Capital One Hacking Trial Delay LikelyProsecutors, Defense Attorneys Ask Judge for Delay, Citing Massive Amounts of Data to Review
Defense and prosecution attorneys are asking for a delay in the trial of alleged Capital One hacker Paige A. Thompson, citing the overwhelming amount of digital evidence in the case and the ongoing forensics investigation. Prosecutors also expect to file additional charges.
On Tuesday, the attorneys filed a motion for a continuance, seeking to delay the trial until at least March or April of 2020; the trial had been slated to begin Nov. 4.
FBI agents are still sorting through between 20 and 30 terabytes of data that Thompson allegedly stole over the course of several months and stored in devices at her Seattle-area home, according to newly filed court documents.
Thompson, 33, has pleaded not guilty to federal charges of wire fraud and computer crime and abuse.
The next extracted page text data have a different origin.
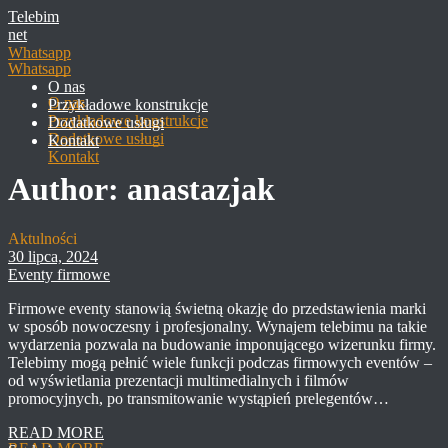
Telebim
net
Whatsapp
O nas
Przykładowe konstrukcje
Dodatkowe usługi
Kontakt
Author: anastazjak
Aktulności
30 lipca, 2024
Eventy firmowe
Firmowe eventy stanowią świetną okazję do przedstawienia marki
w sposób nowoczesny i profesjonalny. Wynajem telebimu na takie
wydarzenia pozwala na budowanie imponującego wizerunku firmy.
Telebimy mogą pełnić wiele funkcji podczas firmowych eventów –
od wyświetlania prezentacji multimedialnych i filmów
promocyjnych, po transmitowanie wystąpień prelegentów…
READ MORE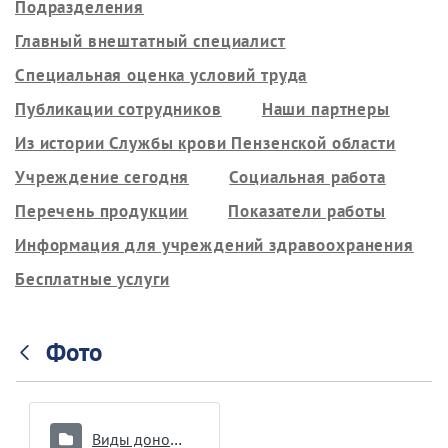
Подразделения
Главный внештатный специалист
Специальная оценка условий труда
Публикации сотрудников
Наши партнеры
Из истории Службы крови Пензенской области
Учреждение сегодня
Социальная работа
Перечень продукции
Показатели работы
Информация для учреждений здравоохранения
Бесплатные услуги
Фото
Виды донорства и интервалы между ними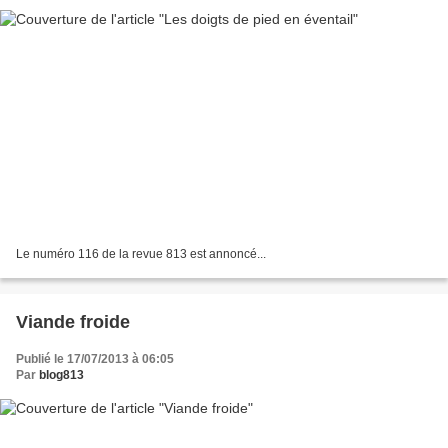
Le numéro 116 de la revue 813 est annoncé...
Viande froide
Publié le 17/07/2013 à 06:05
Par
blog813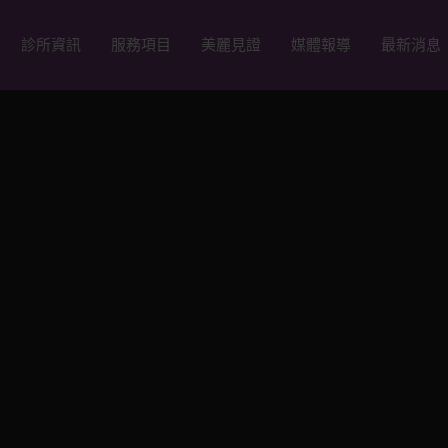
診所資訊
服務項目
美麗見證
媒體報導
最新消息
She remains in federal custody (see: Alleged Capital One Hacker Pleads Not Guilty).
If convicted on both counts, Thompson faces a maximum of 25 years in federal prison.
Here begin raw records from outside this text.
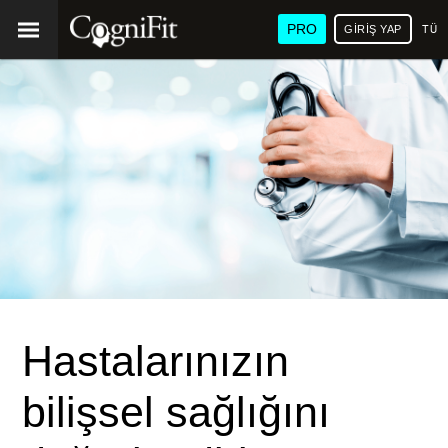
PRO
GIRIŞ YAP
TÜR
Hastalarınızın
bilişsel sağlığını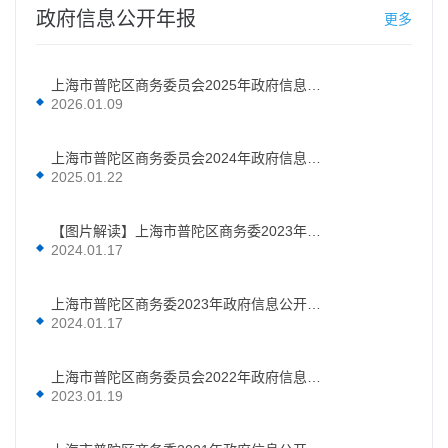
政府信息公开年报
更多
上海市普陀区商务委员会2025年政府信息公开工作年度报告
2026.01.09
上海市普陀区商务委员会2024年政府信息公开工作年度报告
2025.01.22
【图片解读】上海市普陀区商务委2023年政府信息公开工作年度报告
2024.01.17
上海市普陀区商务委2023年政府信息公开工作年度报告
2024.01.17
上海市普陀区商务委员会2022年政府信息公开工作年度报告
2023.01.19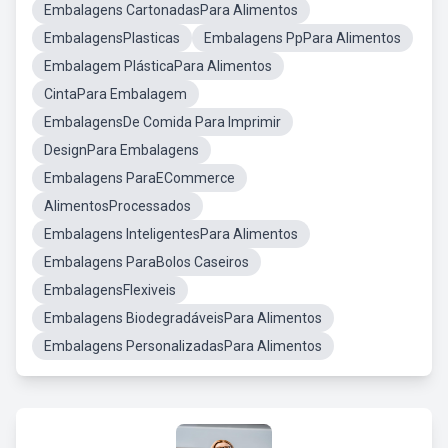
Embalagens CartonadasPara Alimentos
EmbalagensPlasticas
Embalagens PpPara Alimentos
Embalagem PlásticaPara Alimentos
CintaPara Embalagem
EmbalagensDe Comida Para Imprimir
DesignPara Embalagens
Embalagens ParaECommerce
AlimentosProcessados
Embalagens InteligentesPara Alimentos
Embalagens ParaBolos Caseiros
EmbalagensFlexiveis
Embalagens BiodegradáveisPara Alimentos
Embalagens PersonalizadasPara Alimentos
"The government has indicated that it expects to add additional charges in this case, as forensic investigation continues and additional computer entities it believes are victims are identified," according to the court documents.
FBI agents involved in the case noted in previous court documents that Thompson could have accessed data from about 30 businesses and organizations. Thompson also allegedly used her access to cloud computing resources to illegally mine for cryptocurrency (see: Paige Thompson Charged With Hacking 30 Organizations).
Massive Amount of Data
In the new motion submitted by prosecutors and the defense team on Tuesday, attorneys in the case called the amount of data "beyond the typical matter."
The Capital One data stolen, prosecutors say, included personal information on 100 million U.S. individuals as well as 6 million in Canada.
"This case involves an immense amount of electronic discovery, well beyond the typical matter," according to motion filed by federal prosecutors this week. "Approximately 20-30 terabytes of electronic data currently are under review and being processed for inspection and/or production. Moreover, this case involves sensitive material, beyond the typical matter."
When the FBI first arrested Thompson on July 29 at her home, agents noted that they confiscated servers and other computer equipment. They said these devices contained "multiple terabytes of data." The new court documents offer additional details.
Investigators sorting the data found traces of "malware" within some files, the new court documents from prosecutors state. Because the data includes large amounts of sensitive personally identifiable information, the investigation is proving to be time-consuming, the documents note.
The forensic investigation of the data, so far, has also turned up "internal and proprietary company records," prosecutors write in their documents.
Reasons for Delay
Federal prosecutors and the defense team note in the court papers that all the evidence must be turned over to Thompson's defense team as part of the legal discovery process to ensure a fair trial - another reason to delay the trial from November until next year.
Federal prosecutors also say they need additional time to prepare to present testimony from witnesses, experts and alleged hacking victims.
"A trial in this case likely would span multiple weeks and include testimony from many ... witnesses and hundreds of exhibits," according to the documents. "The United States anticipates the prosecution evidence would include dozens of representatives of companies alleged to be victims, many from overseas, and expert testimony regarding multiple topics, including forensic analyses of computer and other electronic evidence, and malware and computer scripts, among other things. After reviewing discovery and conducting its own investigation, the defense likewise may present similar evidence at a trial."
Capital One Hack
Sometime between March and July, Thompson allegedly took advantage of a misconfigured firewall within Capital's One network and then gained access to several years' worth of credit card data stored within the company's cloud storage system, according to the federal indictment (see: Woman Arrested in Massive Capital One Data Breach).
To bypass security within the organizations she targeted, Thompson allegedly created tools to scan servers hosted by a cloud computing company, according to the indictment. She looked for misconfigured web application firewalls that would allow her to send commands from outside the network to access the data stored within the networks, prosecutors allege.
Although the cloud provider involved is not specified the indictment, Capital One has previously stated that it uses Amazon Web Services for its cloud infrastructure and that it also uses the company's Simple Cloud Storage Service, or Amazon S3, to store its data. Thompson briefly worked at AWS, according to news reports (see: Capital One: Where Did the Bank Fail on Defense?).
FBI agents have alleged that Thompson tried to conceal her identity and location while stealing data by using a virtual private networking service called iPredator as well as using the anonymizing Tor network to access the cloud computing servers.